Astronauts get to bounce on the moon. They get to pilot rockets and shuttle craft, and they get to experience weightlessness and the power of controlled flight through a no-gravity cabin.

That’s as close to being a mutant as we can get, and damn it – that’s pretty cool.

Why it really isn’t: Astronauts wear diapers.

Yeah. They never show you THAT one on exciting blockbuster movies involving bombs and Bruce Willis, do they?

And not just normal diapers – high capacity adult diapers for those EXTRA LONG moon walks. So not only are you bobbing around like a loose statuette in a snow globe, you’re doing it while marinating in your own juices.

How do you change yourself? Think about it.

You HAVE to change your own diapers sooner or later, and when you do – there is a GOOD chance that *something* is going to bust loose.
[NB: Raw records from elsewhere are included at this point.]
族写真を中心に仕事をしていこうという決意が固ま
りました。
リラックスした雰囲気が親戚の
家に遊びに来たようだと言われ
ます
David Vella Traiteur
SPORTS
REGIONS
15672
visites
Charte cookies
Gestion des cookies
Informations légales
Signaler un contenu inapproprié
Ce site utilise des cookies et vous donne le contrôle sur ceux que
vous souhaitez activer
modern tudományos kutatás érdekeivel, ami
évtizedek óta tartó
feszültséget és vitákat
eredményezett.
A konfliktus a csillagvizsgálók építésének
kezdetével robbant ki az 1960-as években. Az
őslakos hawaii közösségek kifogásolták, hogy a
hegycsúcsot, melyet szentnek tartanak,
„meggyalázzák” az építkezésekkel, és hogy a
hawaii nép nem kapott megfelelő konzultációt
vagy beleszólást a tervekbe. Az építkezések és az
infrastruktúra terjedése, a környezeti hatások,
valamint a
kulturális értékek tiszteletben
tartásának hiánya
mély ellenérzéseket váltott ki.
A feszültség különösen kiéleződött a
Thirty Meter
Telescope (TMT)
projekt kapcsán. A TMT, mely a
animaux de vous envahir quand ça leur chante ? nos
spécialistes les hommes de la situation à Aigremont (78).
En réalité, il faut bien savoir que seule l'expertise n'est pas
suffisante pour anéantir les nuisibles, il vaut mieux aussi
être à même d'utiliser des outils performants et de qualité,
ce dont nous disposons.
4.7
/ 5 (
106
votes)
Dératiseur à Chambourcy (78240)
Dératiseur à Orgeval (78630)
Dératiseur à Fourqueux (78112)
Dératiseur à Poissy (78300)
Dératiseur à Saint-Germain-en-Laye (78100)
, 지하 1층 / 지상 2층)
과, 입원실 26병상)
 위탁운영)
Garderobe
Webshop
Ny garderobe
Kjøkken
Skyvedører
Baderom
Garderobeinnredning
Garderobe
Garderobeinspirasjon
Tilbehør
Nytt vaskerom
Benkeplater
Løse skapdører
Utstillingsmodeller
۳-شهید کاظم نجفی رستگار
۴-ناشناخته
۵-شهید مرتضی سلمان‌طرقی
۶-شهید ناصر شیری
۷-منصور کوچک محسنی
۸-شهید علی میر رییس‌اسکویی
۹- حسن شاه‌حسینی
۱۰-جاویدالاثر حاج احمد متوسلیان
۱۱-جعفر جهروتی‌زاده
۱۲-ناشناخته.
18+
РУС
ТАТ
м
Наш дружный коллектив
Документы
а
Especially if you had a big tube of baked beans.

You’re weightless pal. There is NO gravity. So that means even a drop of moisture from either of your “emergency hatches” will do that weird “mid air blob” thing and float around like a tiny little ball of ick. And after a couple of weeks in space? With the recycled air and 4 other people getting REALLY comfortable with the changing station?

….yeah.

Not enough snow on Hoth to make me want THAT job.

Unless you get to toss old ladies out of air locks dramatically – then it just might be worth the Poonebula Cluster.